Talvez o leitor, depois de analisar o trabalho esteja se perguntando: ainda existem pastores leigos atuando nas comunidades luteranas em São Lourenço do Sul? Existe alguma diferença entre comunidades independentes e a IECLB com relação a conceitos, liturgia e hinos? E se não existem tais diferenças, porque especialmente os pomeranos ainda seguem com tal escolha depois de um século e meio?
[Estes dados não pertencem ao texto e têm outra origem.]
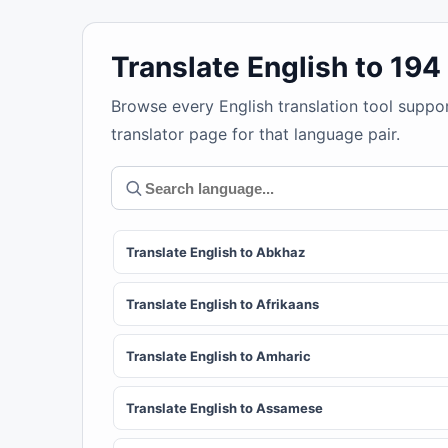
Translate English to 19
Browse every English translation tool suppo
translator page for that language pair.
Translate English to Abkhaz
Translate English to Afrikaans
Translate English to Amharic
Translate English to Assamese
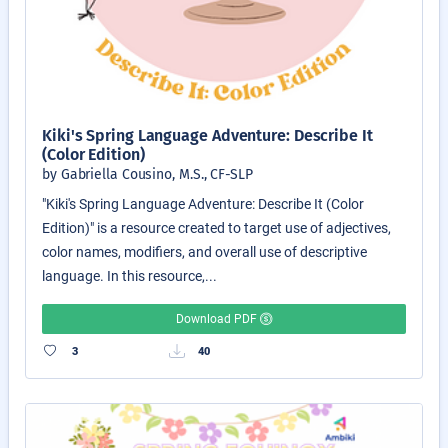
Kiki's Spring Language Adventure: Describe It
(Color Edition)
by Gabriella Cousino, M.S., CF-SLP
"Kiki's Spring Language Adventure: Describe It (Color
Edition)" is a resource created to target use of adjectives,
color names, modifiers, and overall use of descriptive
language. In this resource,...
Download PDF
3
40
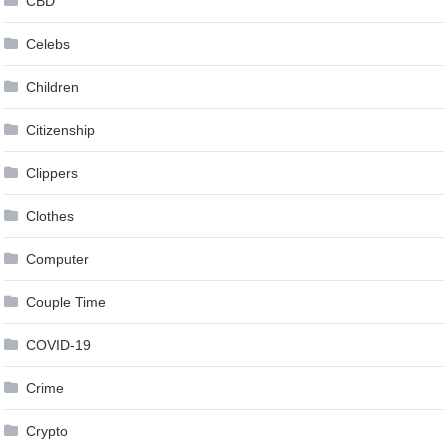
CBD
Celebs
Children
Citizenship
Clippers
Clothes
Computer
Couple Time
COVID-19
Crime
Crypto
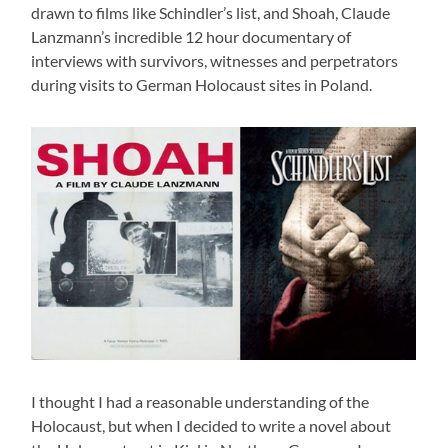
drawn to films like Schindler’s list, and Shoah, Claude
Lanzmann’s incredible 12 hour documentary of
interviews with survivors, witnesses and perpetrators
during visits to German Holocaust sites in Poland.
I thought I had a reasonable understanding of the
Holocaust, but when I decided to write a novel about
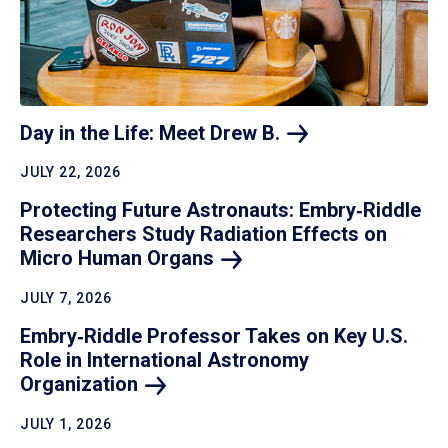
Day in the Life: Meet Drew
B.
JULY 22, 2026
Protecting Future Astronauts: Embry‑Riddle
Researchers Study Radiation Effects on
Micro Human
Organs
JULY 7, 2026
Embry‑Riddle Professor Takes on Key U.S.
Role in International Astronomy
Organization
JULY 1, 2026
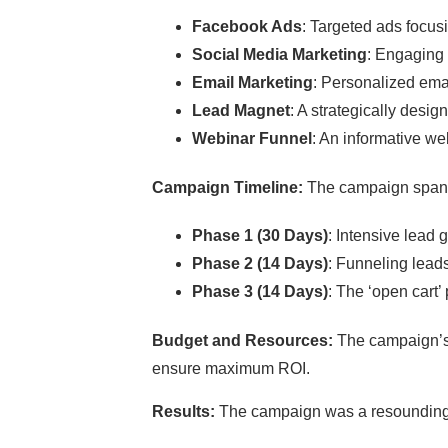
Facebook Ads
: Targeted ads focus
Social Media Marketing
: Engaging 
Email Marketing
: Personalized ema
Lead Magnet
: A strategically desig
Webinar Funnel
: An informative we
Campaign Timeline:
The campaign spann
Phase 1 (30 Days)
: Intensive lead g
Phase 2 (14 Days)
: Funneling lead
Phase 3 (14 Days)
: The ‘open cart’
Budget and Resources:
The campaign’s 
ensure maximum ROI.
Results:
The campaign was a resounding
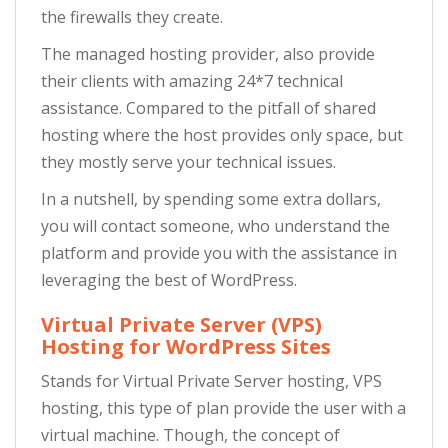
the firewalls they create.
The managed hosting provider, also provide
their clients with amazing 24*7 technical
assistance. Compared to the pitfall of shared
hosting where the host provides only space, but
they mostly serve your technical issues.
In a nutshell, by spending some extra dollars,
you will contact someone, who understand the
platform and provide you with the assistance in
leveraging the best of WordPress.
Virtual Private Server (VPS)
Hosting for WordPress Sites
Stands for Virtual Private Server hosting, VPS
hosting, this type of plan provide the user with a
virtual machine. Though, the concept of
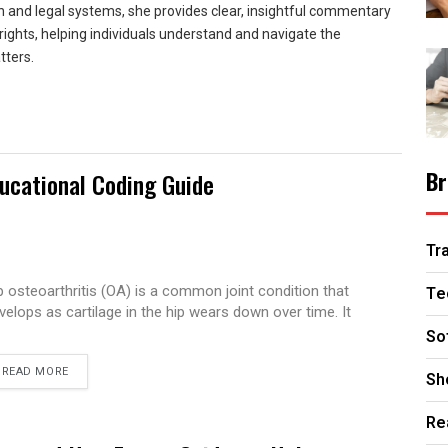
n and legal systems, she provides clear, insightful commentary
rights, helping individuals understand and navigate the
tters.
Br
ucational Coding Guide
Tr
p osteoarthritis (OA) is a common joint condition that
Te
velops as cartilage in the hip wears down over time. It
So
READ MORE
Sh
Re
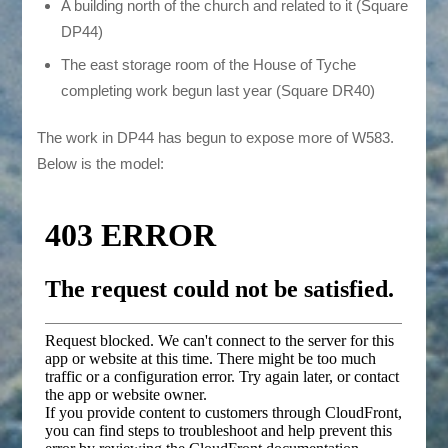
A building north of the church and related to it (Square
DP44)
The east storage room of the House of Tyche
completing work begun last year (Square DR40)
The work in DP44 has begun to expose more of W583.
Below is the model:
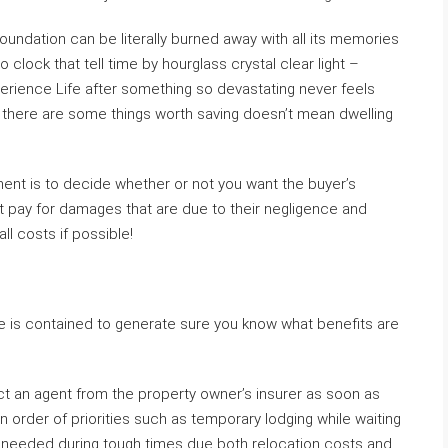
undation can be literally burned away with all its memories
o clock that tell time by hourglass crystal clear light –
erience Life after something so devastating never feels
e there are some things worth saving doesn’t mean dwelling
tment is to decide whether or not you want the buyer’s
ht pay for damages that are due to their negligence and
l costs if possible!
e is contained to generate sure you know what benefits are
ct an agent from the property owner’s insurer as soon as
n order of priorities such as temporary lodging while waiting
if needed during tough times due both relocation costs and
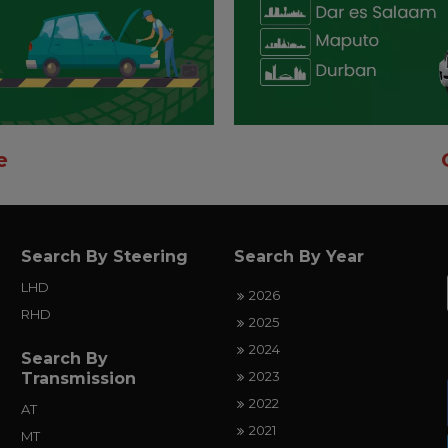
e
Search By Steering
Search By Year
LHD
2026
RHD
2025
2024
Search By
2023
Transmission
2022
AT
2021
MT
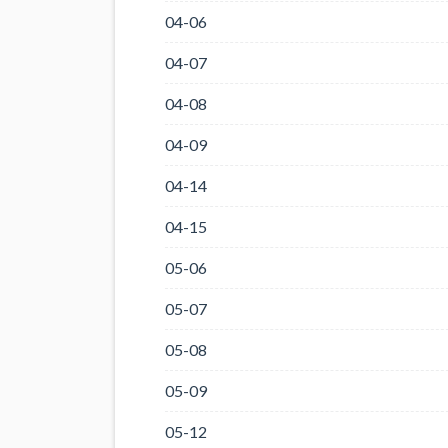
04-06
04-07
04-08
04-09
04-14
04-15
05-06
05-07
05-08
05-09
05-12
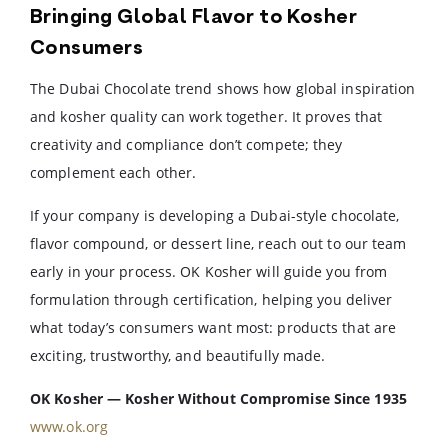
Bringing Global Flavor to Kosher
Consumers
The Dubai Chocolate trend shows how global inspiration
and kosher quality can work together. It proves that
creativity and compliance don’t compete; they
complement each other.
If your company is developing a Dubai-style chocolate,
flavor compound, or dessert line, reach out to our team
early in your process. OK Kosher will guide you from
formulation through certification, helping you deliver
what today’s consumers want most: products that are
exciting, trustworthy, and beautifully made.
OK Kosher — Kosher Without Compromise Since 1935
www.ok.org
Fig. 4: Comunidade São Paulo
Fonte: Erno Krumreich

Com relação à primeira questão a resposta é sim. Ainda existem pastores leigos à frente de comunidades independentes. Já a questão de similaridades ou diferenças, o pastor Kevin entende que especialmente IECLB e comunidades independentes fazem parte do mesmo processo histórico ligado à imigração dos povos do norte da Europa a partir de 1824. Também lembra que a as próprias comunidades que fazem parte da IECLB viveram um período de ausência de estrutura eclesiástica bem como de apoio da Igreja Evangélica da Alemanha. Grande maioria dos pastores oriundos da Alemanha que por aqui trabalharam foi mais por iniciativa própria do que de ação da igreja alemã. Portanto, e aí usando um termo meu, seria vertentes da mesma origem, herdeiras do movimento da Reforma promovida por Martinho Lutero a partir de 1517. Quando a igreja alemã começou a enviar pastores para o Brasil em apoio à Igreja Luterana, comunidades estruturadas resolveram seguir sem pastores enviados. E assim manter a sua autonomia. Fato ainda hoje constatado.

Conforme o pastor Kevin, as comunidades independentes adotam o sistema eclesiástico congressional, onde a estrutura supracomunitária não existe, e todas as questões são decididas em somente um nível: a comunidade. E aí lembrando mais uma vez Martin N. Dreher (2003) que, ao se referir às comunidades independentes afirma que a Igreja terminava nas fronteiras da própria comunidade. Com relação à liturgia, o pastor Kevin lembra que maioria dos pastores livres optou por utilizar hinários, livros de liturgia e ofícios originários da IECLB. Portanto, liturgicamente as diferenças seriam poucas.

Fig. 5: Certidão de confirmação
Fonte: Acervo próprio

Para encerrar perguntamos ao pastor Kevin sobre a relação dos pomeranos e as comunidades independentes e sua visão sobre os pastores leigos. Kevin lembra que os pomeranos são muito apegados às tradições e costumes, e resistentes a mudanças. E que foram muito importantes na manutenção das comunidades independentes. Com relação aos pastores leigos, pastor Kevin ressalta a importância desses personagens, especialmente em tempos de muitas dificuldades, responsáveis que foram por suprir as carências espirituais desse povo em um período de dificuldades em se ter um pastor disponível. Assim ressaltando sempre o trabalho desses pioneiros que praticamente tiveram que se inventar, o pastor Kevin lembra que os tempos são outros, e igualmente as necessidades, aí destacando a formação teológica dos pastores.

Referências bibliográficas
DREHER, Martin N. Igreja e Germanidade. São Leopoldo: Sinodal, 2003.
FACHEL, José P. G. As violências contra os alemães e seus descendentes, durante a Segunda Guerra Mundial em Pelotas e São Lourenço do Sul. Pelotas: Ed. UFPEL, 2002.
HAMMES, Edilberto L. A imigração alemã para São Lourenço do Sul – Da formação de sua Colônia aos primeiros anos após seu Sesquicentenário. São Leopoldo: Studio Zeus, 2014.
OSWALD, Tamara. Comunidades Luteranas livres em São Lourenço do Sul (1886 – 1945). Dissertação (Mestrado) UFPEL, Pelotas, 2014.]